Isabeau Waia’u Walker
Bright gloom, a single duality of the many that define Isabeau Waia’u Walker. Songs that are soothing and soft while powerful, accessible while complex, sweet but aching. The tension of the contradiction that she holds nest in her core and reverberates through the layers of her product: storytelling, collaboration, presentation, music.
Culture, race, and language surface in her work; half a life in her native Hawaii, the second in Oregon. For over a decade of being a high school teacher, she made music, slowly amassing an impressive YouTube subscribership.
She orchestrated an early retirement from education to redirect attention to music, allowing her to tour as a member of Y La Bamba and to record her EP, Better Metric. “Woman,” a track off the EP, making OPB music’s Oregon’s top songs of 2020.
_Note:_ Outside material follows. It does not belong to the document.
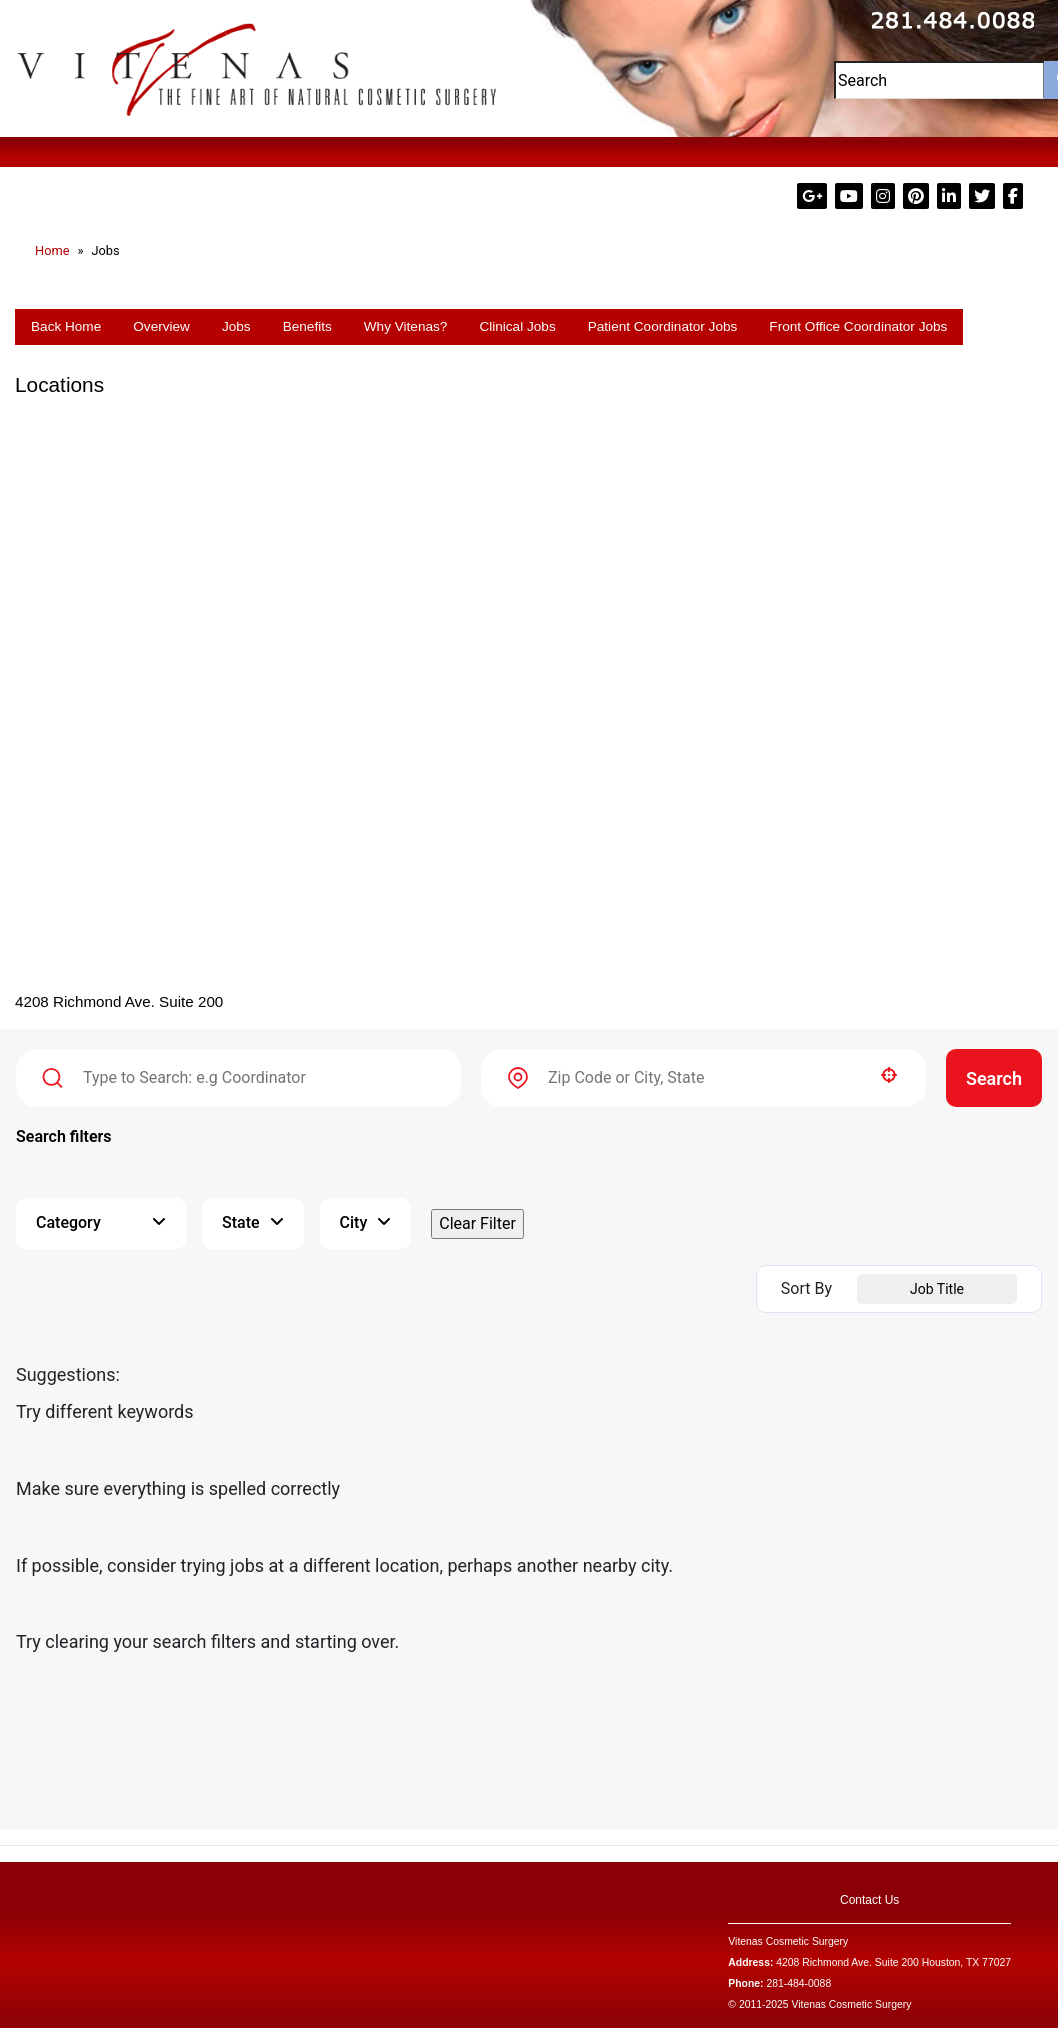 The width and height of the screenshot is (1058, 2028). Describe the element at coordinates (66, 326) in the screenshot. I see `Back Home [Go back to the Dr. Vitenas Cosmetic Surgery homepage (Opens in a new tab)]` at that location.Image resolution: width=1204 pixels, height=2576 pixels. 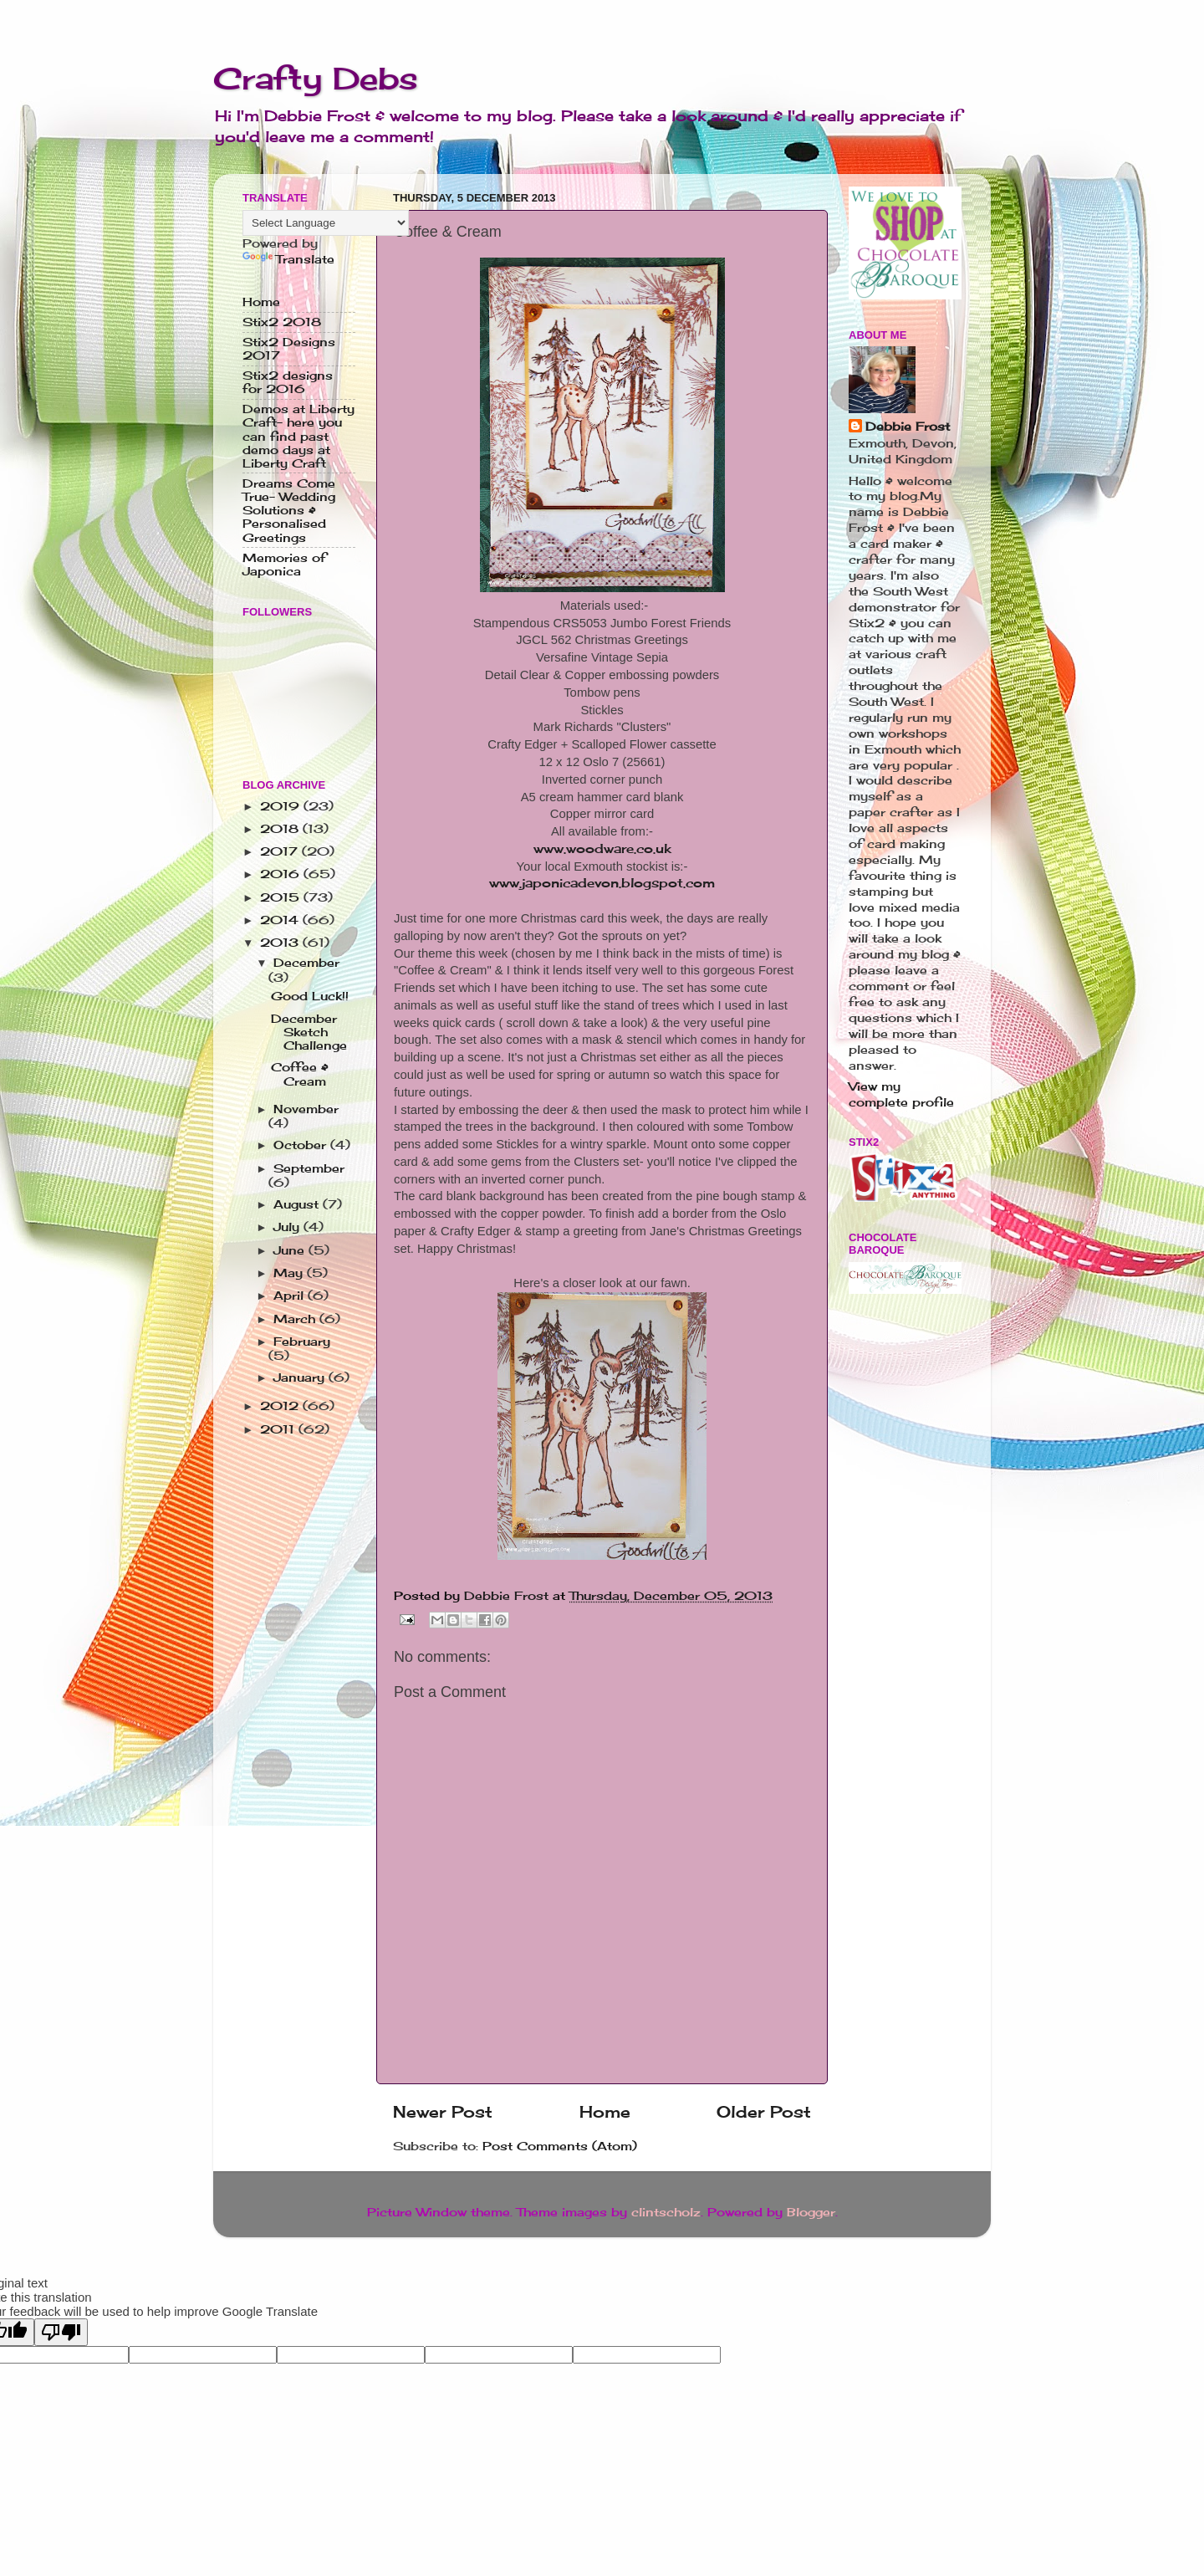 I want to click on Stix2 2018, so click(x=281, y=322).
The couple years have been spent recording and preparing for the release of her full length album, Body, recording at The Center for Sound, Light and Color Therapy with bandmate and producer, Ryan Oxford. Body is now out and available wherever you listen to music.
Captain Snafu
Captain Snafu is a Boise based rock n roll band that consists of members Noble Holt, Jadon Webb, and Aaron Contreras who share a passion for creating eclectic and personal music. They’ve spent the better part of 8 years exploring the northwest with their music, which draws from a mix of influences, including alternative rock, folk, and rhythm and blues. They yearn for music’s return to the traveling snake oil magic of old, but above all Captain SNAFU loves the world!